> **Task item**
Starting with the line that contains "and American prisoners" and stopping after the line that contains "that Navalny had", copy the entries below exactly. Include nothing else.

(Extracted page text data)
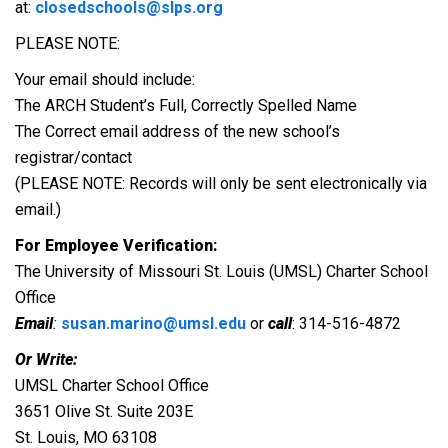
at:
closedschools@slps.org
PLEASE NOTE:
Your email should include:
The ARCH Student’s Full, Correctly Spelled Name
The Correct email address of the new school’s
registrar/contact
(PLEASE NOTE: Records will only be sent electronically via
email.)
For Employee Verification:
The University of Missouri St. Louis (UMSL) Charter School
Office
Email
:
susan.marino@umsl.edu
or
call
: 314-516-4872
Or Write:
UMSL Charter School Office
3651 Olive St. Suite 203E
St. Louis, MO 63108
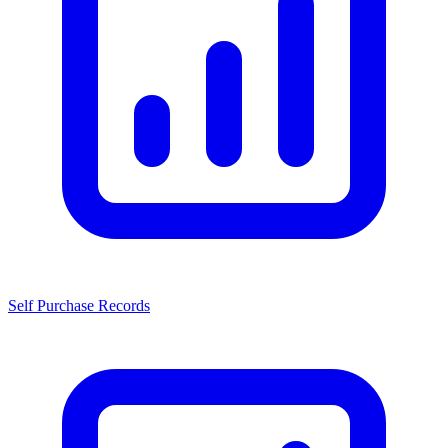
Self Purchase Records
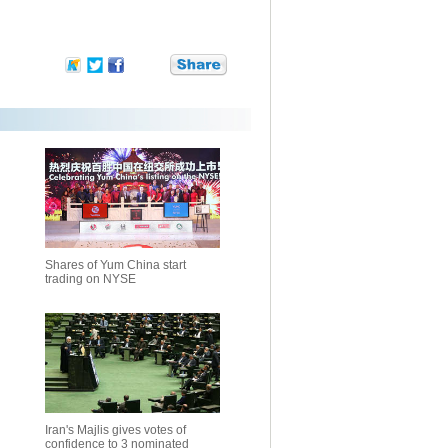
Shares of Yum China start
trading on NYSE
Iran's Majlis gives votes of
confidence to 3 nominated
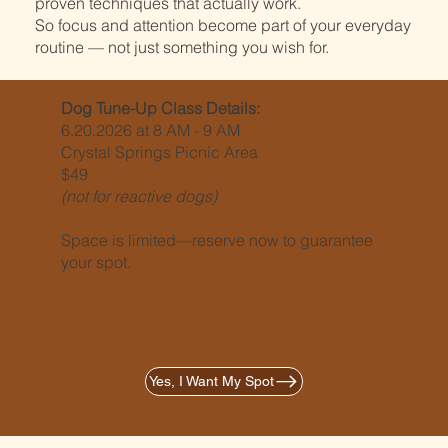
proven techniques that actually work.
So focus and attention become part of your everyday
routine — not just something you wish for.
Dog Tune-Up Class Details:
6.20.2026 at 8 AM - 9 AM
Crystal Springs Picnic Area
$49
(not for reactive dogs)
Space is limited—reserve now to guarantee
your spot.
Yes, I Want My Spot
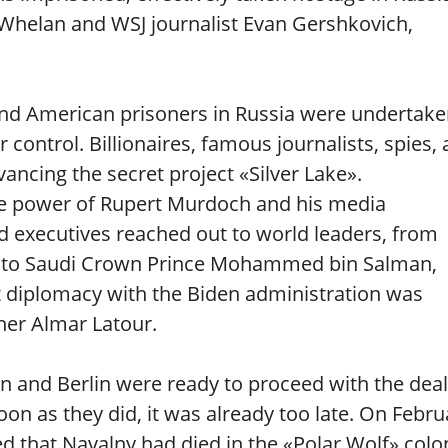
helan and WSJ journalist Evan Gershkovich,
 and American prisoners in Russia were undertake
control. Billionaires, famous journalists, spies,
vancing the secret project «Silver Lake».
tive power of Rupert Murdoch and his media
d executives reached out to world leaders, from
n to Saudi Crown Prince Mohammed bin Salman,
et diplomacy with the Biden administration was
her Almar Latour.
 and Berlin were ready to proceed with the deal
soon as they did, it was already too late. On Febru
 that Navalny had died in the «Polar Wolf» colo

--

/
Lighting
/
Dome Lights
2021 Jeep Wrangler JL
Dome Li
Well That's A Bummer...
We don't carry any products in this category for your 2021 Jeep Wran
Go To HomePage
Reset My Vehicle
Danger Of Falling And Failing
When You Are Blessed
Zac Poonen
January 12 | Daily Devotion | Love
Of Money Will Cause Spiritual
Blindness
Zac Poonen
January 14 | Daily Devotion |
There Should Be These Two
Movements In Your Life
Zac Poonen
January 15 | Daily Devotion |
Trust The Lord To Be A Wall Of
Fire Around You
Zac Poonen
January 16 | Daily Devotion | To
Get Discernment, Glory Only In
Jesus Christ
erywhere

> **Answer for the task**
 and American prisoners in Russia were undertake
control. Billionaires, famous journalists, spies,
vancing the secret project «Silver Lake».
tive power of Rupert Murdoch and his media
d executives reached out to world leaders, from
n to Saudi Crown Prince Mohammed bin Salman,
et diplomacy with the Biden administration was
her Almar Latour.
 and Berlin were ready to proceed with the deal
soon as they did, it was already too late. On Febru
 that Navalny had died in the «Polar Wolf» colo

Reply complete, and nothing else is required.